Assignment: Where a line holds the word "Tartaruga", copy that line from the data below.

*** Opening Data to process ***

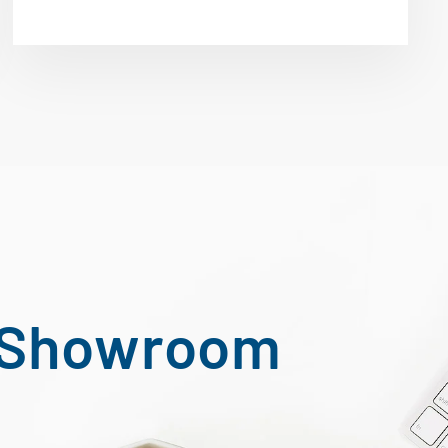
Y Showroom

*** Closing Data to process ***
*** Opening Data to process ***

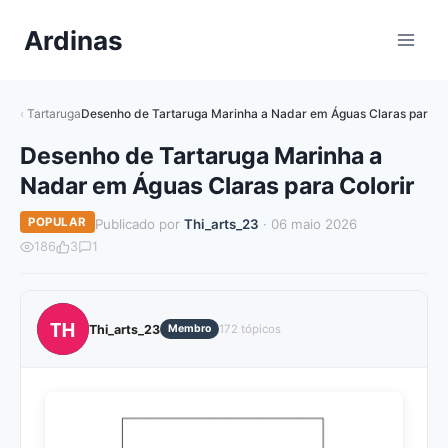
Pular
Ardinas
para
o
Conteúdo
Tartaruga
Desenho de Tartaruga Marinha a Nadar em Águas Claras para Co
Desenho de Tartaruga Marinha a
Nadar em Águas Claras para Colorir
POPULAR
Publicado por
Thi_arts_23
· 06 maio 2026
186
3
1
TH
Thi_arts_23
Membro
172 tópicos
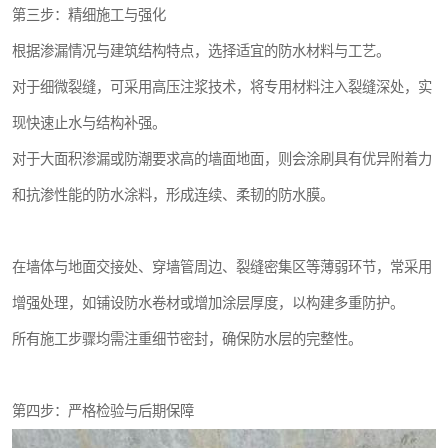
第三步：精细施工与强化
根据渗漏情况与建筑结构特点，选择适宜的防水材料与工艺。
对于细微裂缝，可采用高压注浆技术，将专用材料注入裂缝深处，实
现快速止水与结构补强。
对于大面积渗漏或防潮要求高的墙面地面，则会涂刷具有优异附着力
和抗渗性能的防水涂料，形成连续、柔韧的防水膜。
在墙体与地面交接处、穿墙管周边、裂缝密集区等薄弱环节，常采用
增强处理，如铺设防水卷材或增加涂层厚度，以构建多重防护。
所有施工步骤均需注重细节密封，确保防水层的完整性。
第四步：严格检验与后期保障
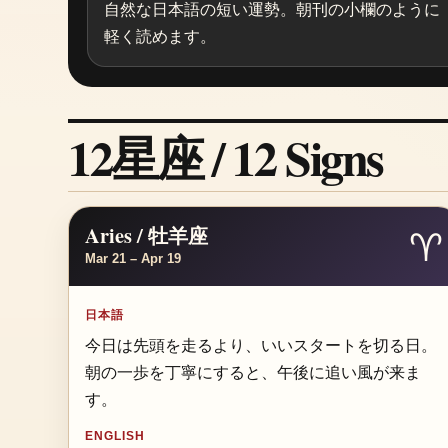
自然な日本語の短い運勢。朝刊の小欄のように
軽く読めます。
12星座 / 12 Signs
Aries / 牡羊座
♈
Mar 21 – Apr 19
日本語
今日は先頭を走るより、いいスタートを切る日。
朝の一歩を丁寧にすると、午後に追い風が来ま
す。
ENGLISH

*** Closing Data to process ***

Final answer:
Tartaruga
Desenho de Tartaruga Marinha a Nadar em Águas Claras para Co
Desenho de Tartaruga Marinha a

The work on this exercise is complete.